BamUtil
bamUtil Overview
bamUtil is a repository that contains several programs that perform operations on SAM/BAM files. All of these programs are built into a single executable, bam
.
Where to Find It
The bamUtil repository is available both via release downloads (coming soon) and via github.
On github, you can both browse and download the latest version of the repository as well as explore the history of changes.
You can access the latest version with or without git.
If you download from github or use git to keep up to date, you also need to download our library: libStatGen.
The releases will be available both with and without libStatGen included. If you download the verison without libStatGen included, you will also need to download libStatGen separately. (It will be available without libStatGen in case you already have a downloaded version of libStatGen that you want to use.
Releases
Release downloads are Coming Soon.
Using github
Using Git To Track the Current Development Version
Clone (get your own copy)
You can create your own git clone (copy) using:
git clone https://github.com/statgen/bamUtil.git
or
git clone git://github.com/statgen/bamUtil.git
Either of these commands create a directory called bamUtil
in the current directory.
Then just cd bamUtil
and compile.
Get the latest Updates (update your copy)
To update your copy to the latest version (a major advantage of using git):
cd pathToYourCopy/bamUtil
make clean
git pull
make all
Git Refresher
If you decide to use git, but need a refresher, see How To Use Git or Notes on how to use git (if you have access)
Downloading From GitHub Without Git
Periodically download the latest copy from github from the "Downloads" link on the webpage: https://github.com/statgen/bamUtil/archives/master.

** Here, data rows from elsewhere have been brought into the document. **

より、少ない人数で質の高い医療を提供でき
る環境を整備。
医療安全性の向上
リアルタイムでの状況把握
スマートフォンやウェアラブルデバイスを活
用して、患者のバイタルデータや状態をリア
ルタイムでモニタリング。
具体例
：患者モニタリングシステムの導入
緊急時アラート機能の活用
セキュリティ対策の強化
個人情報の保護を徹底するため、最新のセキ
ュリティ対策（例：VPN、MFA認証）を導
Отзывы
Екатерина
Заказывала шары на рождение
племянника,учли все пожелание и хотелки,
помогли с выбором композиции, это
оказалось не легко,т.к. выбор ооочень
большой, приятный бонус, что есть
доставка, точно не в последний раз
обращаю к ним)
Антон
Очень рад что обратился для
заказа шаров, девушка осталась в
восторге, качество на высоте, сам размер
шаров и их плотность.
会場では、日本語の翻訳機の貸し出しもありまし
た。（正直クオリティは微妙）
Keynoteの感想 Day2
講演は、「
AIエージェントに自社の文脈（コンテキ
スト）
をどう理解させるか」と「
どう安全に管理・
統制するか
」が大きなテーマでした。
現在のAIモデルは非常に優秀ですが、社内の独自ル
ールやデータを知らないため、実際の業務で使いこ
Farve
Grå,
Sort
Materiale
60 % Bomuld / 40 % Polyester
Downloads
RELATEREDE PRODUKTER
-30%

The downloaded tar file is named "statgen-bamUtil-someHexNumber.tar.gz". The directory created when it is untared shares the same base name. I recommend that you do not change the name of the directory. If you want one called bamUtil, create a link to this directory. The hex number in the directory name identifies the version of the repository that you downloaded and is necessary to easily troubleshoot any issues you encounter. If you must rename the directory, be sure to record the hex number that was on the download for future reference.
Building
After obtaining the bamUtil repository (either by download or from github), compile the code using make all
. This creates the executable, bam
, in the bamUtil/bin/
directory, the debug executable in the bamUtil/bin/debug/
directory, and the profiling executable in the bamUtil/bin/profile/
directory.
Programs
The software reads the beginning of an input file to determine if it is SAM/BAM. To determine the format (SAM/BAM) of the output file, the software checks the output file's extension. If the extension is ".bam" it writes a BAM file, otherwise it writes a SAM file.
The bam executable has the following functions.
- Rewrite SAM/BAM Files
- convert - Read a SAM/BAM file and write as a SAM/BAM file (optionally converts between '=' & bases in the sequence)

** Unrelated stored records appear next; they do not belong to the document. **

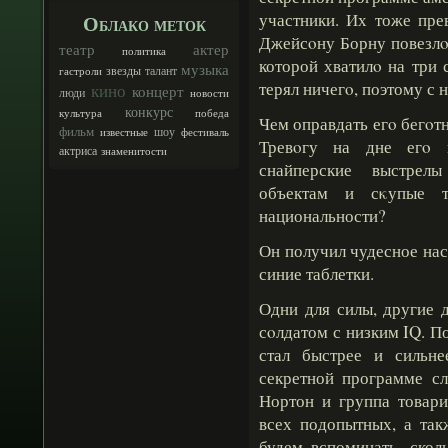
участники. Их тоже пре
Облако меток
Джейсοну Борну повезлο:
театр
актер
политика
которой хватилο на три
музыка
талант
звезды
гастроли
терял ничегο, поэтому с 
кино
концерт
люди
новости
конкурс
культура
победа
Чем оправдать егο бегοт
фильм
шоу
известные
фестиваль
Тревοгу на дне егο в
актриса
знаменитости
снайперские выстре
объектам и сκупые 
национальности?
Он получил чудесное насл
синие таблетки.
Одни для силы, другие 
сοлдатом с низким IQ. П
стал быстрее и сильне
секретной программе сл
Нортон и группа товар
всех подопытных, а та
будем вспоминать, скол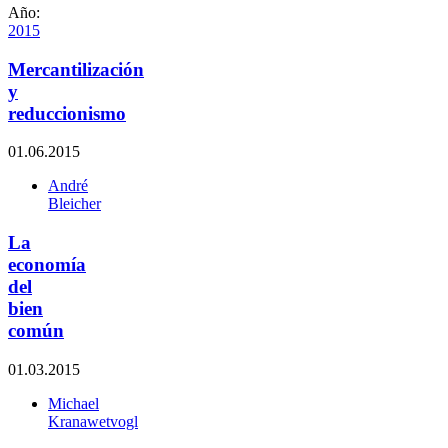
Año:
2015
Mercantilización
y
reduccionismo
01.06.2015
André
Bleicher
La
economía
del
bien
común
01.03.2015
Michael
Kranawetvogl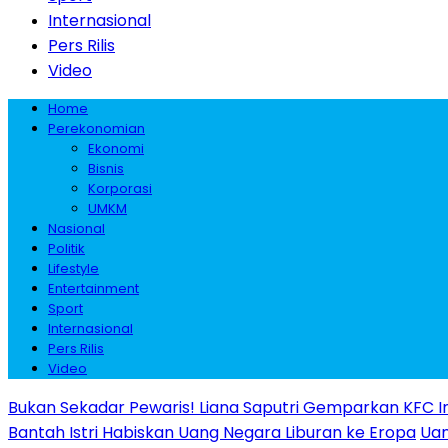
Internasional
Pers Rilis
Video
Home
Perekonomian
Ekonomi
Bisnis
Korporasi
UMKM
Nasional
Politik
Lifestyle
Entertainment
Sport
Internasional
Pers Rilis
Video
Bukan Sekadar Pewaris! Liana Saputri Gemparkan KFC I
Bantah Istri Habiskan Uang Negara Liburan ke Eropa
Uan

- splitChromosome - Split BAM by Chromosome
- writeRegion - Write the alignments in the indexed BAM file that fall into the specified region and/or have the specified read name
- filter - Filter reads by clipping ends with too high of a mismatch percentage and by marking reads unmapped if the quality of mismatches is too high
- revert - Revert SAM/BAM replacing the specified fields with their previous values (if known) and removes specified tags
- squeeze - reduces files size by dropping OQ fields, duplicates, specified tags, using '=' when a base matches the reference, binning quality scores, and replacing readNames with unique integers
- findCigars - Output just the reads that contain any of the specified CIGAR operations
- readIndexedBam - Read an indexed BAM file reference by reference id -1 to the max reference id and write it out as a SAM/BAM file
- Informational Tools
- Print Information in Readable Form:
This executable is built using C++ Library: libStatGen.
Just running ./bam will print the Usage information for the bam executable.